=== INPUT ===
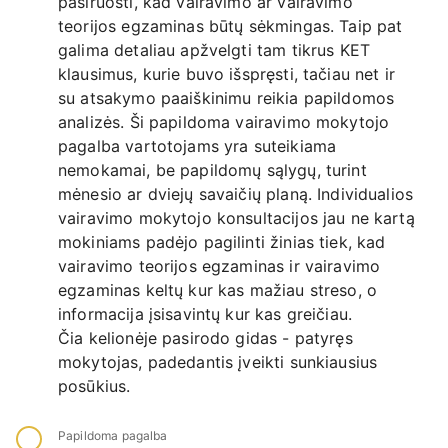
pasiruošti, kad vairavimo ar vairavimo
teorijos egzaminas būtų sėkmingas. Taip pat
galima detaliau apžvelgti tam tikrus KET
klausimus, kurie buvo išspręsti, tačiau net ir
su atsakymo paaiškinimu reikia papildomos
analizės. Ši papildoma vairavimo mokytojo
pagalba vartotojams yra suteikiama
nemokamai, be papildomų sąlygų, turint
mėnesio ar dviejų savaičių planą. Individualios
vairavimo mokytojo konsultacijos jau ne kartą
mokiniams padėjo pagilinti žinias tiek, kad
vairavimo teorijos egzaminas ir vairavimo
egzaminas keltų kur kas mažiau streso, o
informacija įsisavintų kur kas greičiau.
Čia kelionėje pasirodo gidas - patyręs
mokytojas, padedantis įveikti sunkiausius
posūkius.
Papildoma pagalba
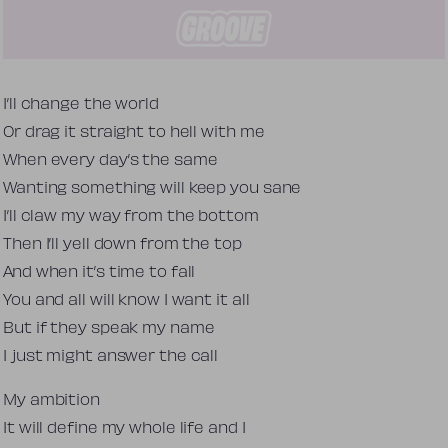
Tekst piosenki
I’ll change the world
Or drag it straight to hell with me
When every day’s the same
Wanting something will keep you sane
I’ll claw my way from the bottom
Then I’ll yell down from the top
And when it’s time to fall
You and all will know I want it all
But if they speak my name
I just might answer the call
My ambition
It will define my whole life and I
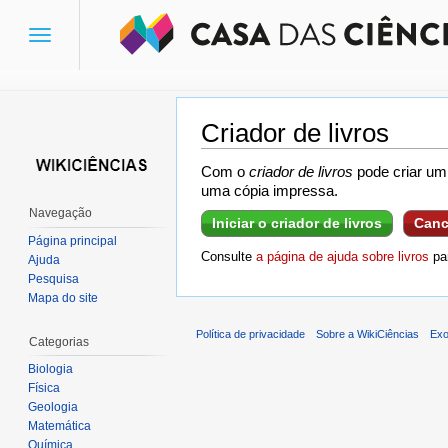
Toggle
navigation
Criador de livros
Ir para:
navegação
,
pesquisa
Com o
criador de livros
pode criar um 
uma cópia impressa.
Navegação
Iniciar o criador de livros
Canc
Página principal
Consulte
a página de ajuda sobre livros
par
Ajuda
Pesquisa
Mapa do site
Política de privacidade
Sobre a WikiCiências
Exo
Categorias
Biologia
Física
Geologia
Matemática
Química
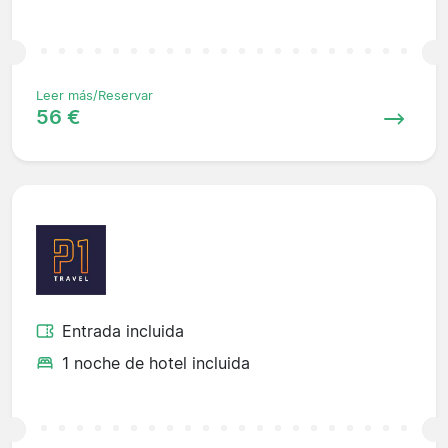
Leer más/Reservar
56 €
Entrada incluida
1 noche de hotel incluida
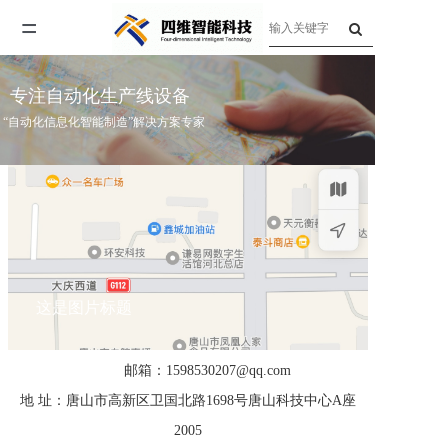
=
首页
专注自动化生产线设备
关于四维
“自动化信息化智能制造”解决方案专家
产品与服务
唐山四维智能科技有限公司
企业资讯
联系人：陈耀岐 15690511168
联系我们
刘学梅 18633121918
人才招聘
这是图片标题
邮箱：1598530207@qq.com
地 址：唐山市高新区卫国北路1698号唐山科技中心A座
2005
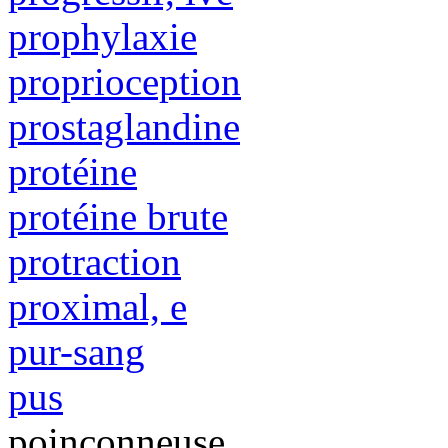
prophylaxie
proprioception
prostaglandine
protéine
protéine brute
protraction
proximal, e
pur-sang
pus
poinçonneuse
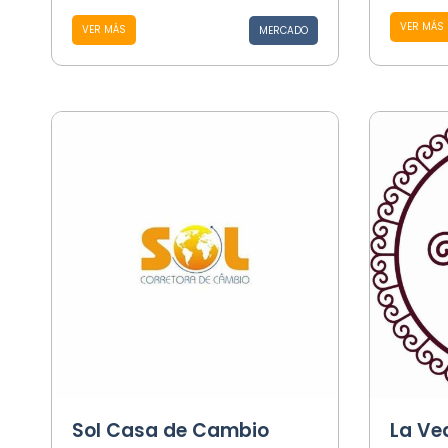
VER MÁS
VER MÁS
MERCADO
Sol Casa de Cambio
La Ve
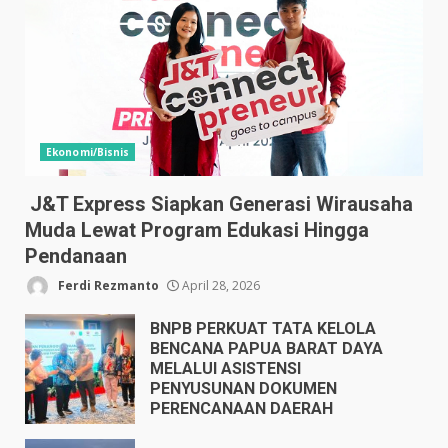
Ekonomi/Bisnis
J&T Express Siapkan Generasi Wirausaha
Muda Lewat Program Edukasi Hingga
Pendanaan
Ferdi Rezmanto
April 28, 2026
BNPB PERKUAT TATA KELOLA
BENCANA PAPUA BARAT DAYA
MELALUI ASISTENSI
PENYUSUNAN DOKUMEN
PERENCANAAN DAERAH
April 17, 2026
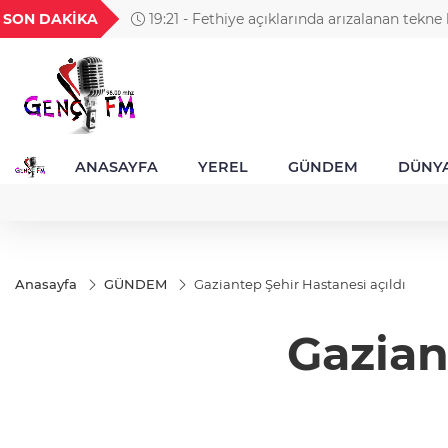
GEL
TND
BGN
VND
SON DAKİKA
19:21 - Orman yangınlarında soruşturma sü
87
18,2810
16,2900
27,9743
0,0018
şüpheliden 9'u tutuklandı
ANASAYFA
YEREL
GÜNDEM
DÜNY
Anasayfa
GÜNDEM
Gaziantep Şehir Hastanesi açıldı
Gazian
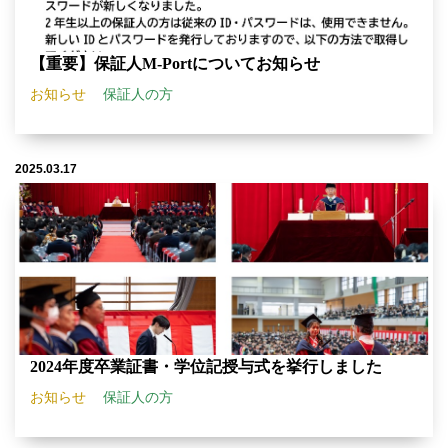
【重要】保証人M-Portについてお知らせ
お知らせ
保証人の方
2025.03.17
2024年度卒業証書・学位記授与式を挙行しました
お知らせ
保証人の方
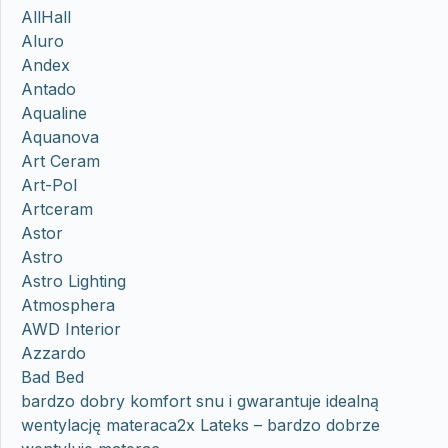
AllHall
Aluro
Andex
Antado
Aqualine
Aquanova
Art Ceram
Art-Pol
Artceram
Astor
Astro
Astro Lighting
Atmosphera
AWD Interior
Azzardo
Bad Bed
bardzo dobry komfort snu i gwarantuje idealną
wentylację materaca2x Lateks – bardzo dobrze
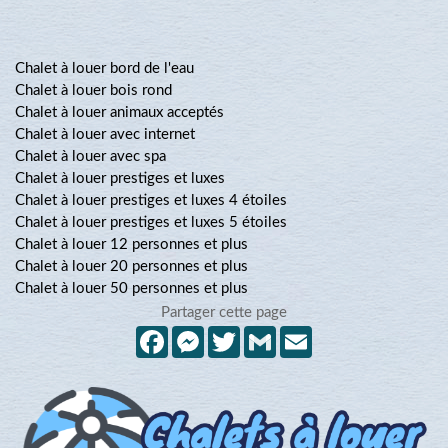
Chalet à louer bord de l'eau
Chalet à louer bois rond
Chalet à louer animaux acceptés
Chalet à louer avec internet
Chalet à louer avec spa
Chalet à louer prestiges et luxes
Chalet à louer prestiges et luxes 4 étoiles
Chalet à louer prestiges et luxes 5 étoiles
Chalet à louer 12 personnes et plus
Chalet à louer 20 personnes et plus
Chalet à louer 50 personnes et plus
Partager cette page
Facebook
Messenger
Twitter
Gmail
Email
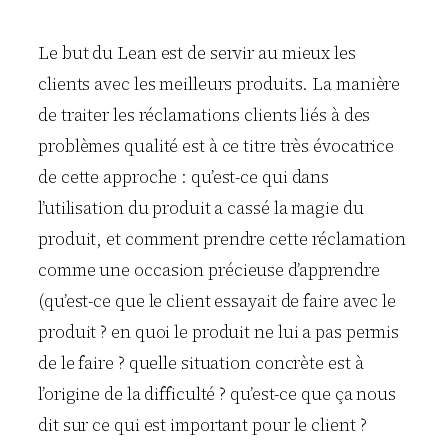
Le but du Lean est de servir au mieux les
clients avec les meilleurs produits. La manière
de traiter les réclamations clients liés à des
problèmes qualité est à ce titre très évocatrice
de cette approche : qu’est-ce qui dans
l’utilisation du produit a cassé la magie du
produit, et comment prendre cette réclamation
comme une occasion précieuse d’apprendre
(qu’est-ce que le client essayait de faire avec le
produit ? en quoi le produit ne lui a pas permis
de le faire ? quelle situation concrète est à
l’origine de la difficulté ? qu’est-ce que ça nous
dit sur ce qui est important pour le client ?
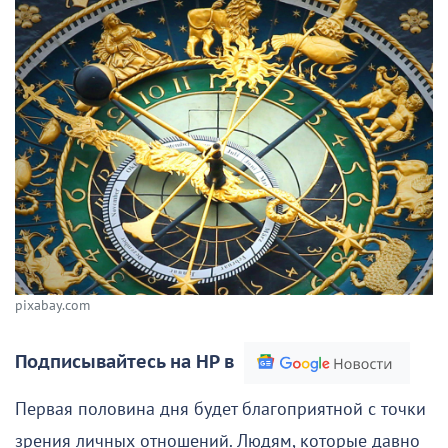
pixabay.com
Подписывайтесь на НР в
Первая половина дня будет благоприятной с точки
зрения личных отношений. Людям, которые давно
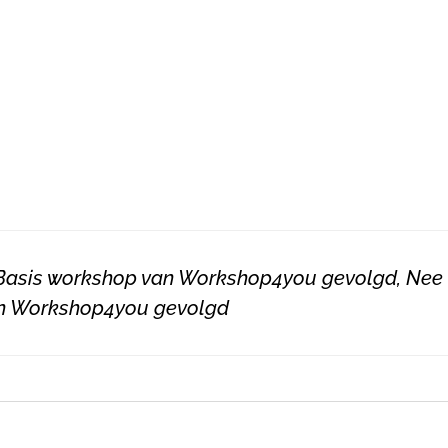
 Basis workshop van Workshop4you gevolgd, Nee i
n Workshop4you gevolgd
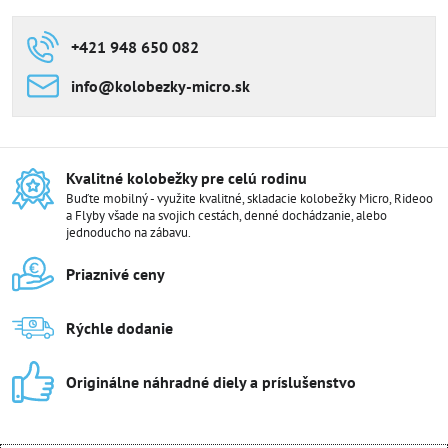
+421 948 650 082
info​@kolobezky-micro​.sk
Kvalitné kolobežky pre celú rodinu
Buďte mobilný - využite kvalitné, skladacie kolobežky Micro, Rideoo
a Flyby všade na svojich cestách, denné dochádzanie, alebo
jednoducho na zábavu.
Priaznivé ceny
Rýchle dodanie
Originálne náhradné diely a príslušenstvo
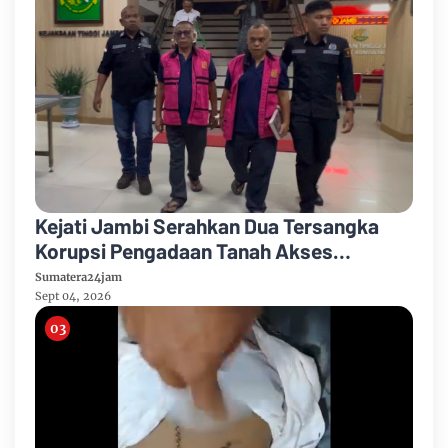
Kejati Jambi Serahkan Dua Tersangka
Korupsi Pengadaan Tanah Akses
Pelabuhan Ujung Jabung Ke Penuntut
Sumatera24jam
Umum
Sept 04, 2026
===
ASSIGNED TASK: For each line in the entries that contains the string "will", make a copy.

EXERCISE RESULT:
Wanting something will keep you sane
You and all will know I want it all
It will define my whole life and I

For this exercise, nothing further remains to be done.